Account Ownership vs. Beneficiary Designation
Ownership dictates how funds are accessed and controlled during life; the POD designation only activates at death. Only the account owner can withdraw, manage, or alter the assets during their lifetime. Ownership details override beneficiary designations while the owner is alive, but upon the owner’s death, the POD instructions take legal priority over conflicting statements in the will.
For instance, if an individual names their daughter as the POD beneficiary on a savings account, but leaves the same account to their son in the will, the daughter will receive the funds directly from the bank. The son’s claim under the will becomes legally irrelevant to that specific asset.
What Happens to POD Accounts When the Account Holder Dies
Automatic Transfer to Named Beneficiaries
Once the account holder dies, the payable-on-death (POD) designation activates, and the designated beneficiary gains immediate ownership of the asset. There’s no need to involve the probate court. The bank or institution holding the account will release funds directly to the beneficiary after verifying the death certificate and the beneficiary’s identification. For the financial institution, the process becomes a matter of procedure, not legal discretion.

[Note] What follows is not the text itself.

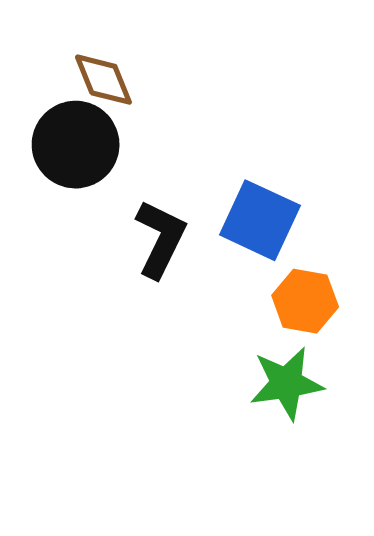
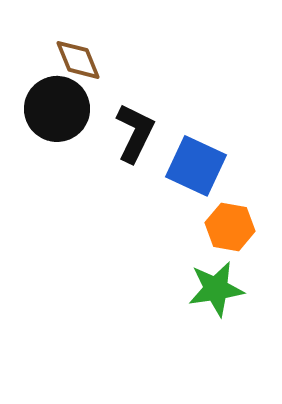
black L-shape: (160, 239) -> (135, 133), moved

Death as the Triggering Event
The moment of death serves as the legal switch that transfers control of the POD asset. As long as the beneficiary is alive and properly documented, the transfer is set in motion without delay or court approval. This automatic mechanism eliminates ambiguity, ensuring that banks and credit unions follow the clear instructions set during the account holder’s lifetime.
Bypassing Probate Entirely
POD assets bypass probate completely—no need for the executor to include the account in probate filings. This stands in stark contrast to other assets, such as real estate or personal property, which often require court oversight. The result is fewer legal fees, less paperwork, and no waiting period tied to court schedules or estate administration.
Speed and Simplicity Over Probate Transfers
POD transfers often finalize within weeks, sometimes even days, while probate can stretch across several months, or more. The efficiency of this process enables beneficiaries to access funds quickly—something particularly valuable when immediate expenses arise after a death, such as funeral costs or legal fees. The bank doesn’t need permission from the will’s executor or approval from a judge. Once the right documents land on a banker’s desk, action follows.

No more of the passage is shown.